Remembering Oxford (1): Cornmarket Street and North Parade

Dear readers, perhaps my greatest gain from the Oxford experience (besides learning that I can function on very little sleep, or that crepes can be launched between stairwells and even up through 2nd (3rd in the U.S.) story windows) has been an enlivened appreciation for history and memory. Britain's history goes back so much farther than that of the United States, and sadly it seems that there is very little passion for U.S. history outside using it to promote some political agenda. Whatever happened to history for the sake of illuminating a place, for welcoming guests into a place much broader than today? Don't get me wrong, I do have American friends who love history. But there is something significant about not only knowing the history of war and policies,and knowing the history of a place and people. This is something diverse, it is found in memory passed on from fathers and mothers to their children, and then their grandchildren. So, while the Internet may be obsolete by the time we have children or grandchildren, I think it's vital that we remember and share our memories. I'll start.

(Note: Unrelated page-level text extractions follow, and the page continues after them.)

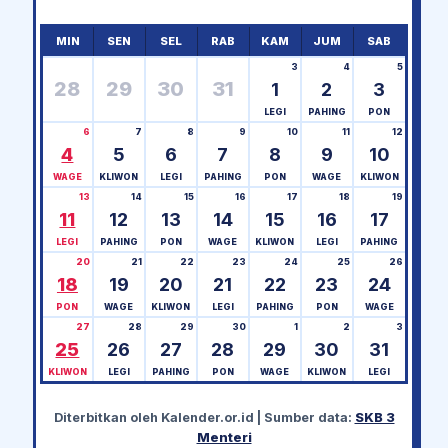
MIN
SEN
SEL
RAB
KAM
JUM
SAB
3
4
5
28
29
30
31
1
2
3
LEGI
PAHING
PON
6
7
8
9
10
11
12
4
5
6
7
8
9
10
WAGE
KLIWON
LEGI
PAHING
PON
WAGE
KLIWON
13
14
15
16
17
18
19
11
12
13
14
15
16
17
LEGI
PAHING
PON
WAGE
KLIWON
LEGI
PAHING
20
21
22
23
24
25
26
18
19
20
21
22
23
24
PON
WAGE
KLIWON
LEGI
PAHING
PON
WAGE
27
28
29
30
1
2
3
25
26
27
28
29
30
31
KLIWON
LEGI
PAHING
PON
WAGE
KLIWON
LEGI
Diterbitkan oleh
Kalender.or.id
| Sumber data:
SKB 3
Menteri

Cornmarket Street, Oxford, England, United Kingdom:

The first day I awoke in Oxford Cornmarket street seemed to be the desired destination of every explorer setting off from our house on Crick Road. I had stayed behind to finish unpacking, have a leisurely breakfast and then head out for a little walk. Well, I'm actually quite terrible with directions and didn't want to wander far on my own, so I made it only to North Parade that morning, discovering little grocers-- some with licenses and some who proudly advertised that they were off license (I still have no idea what that means)-- and cafes where you can get a latte for a pound. Later in the term, North Parade became the go-to place of the desparate, especially on our way to, or on breaks from, British Landscapes lectures and videos.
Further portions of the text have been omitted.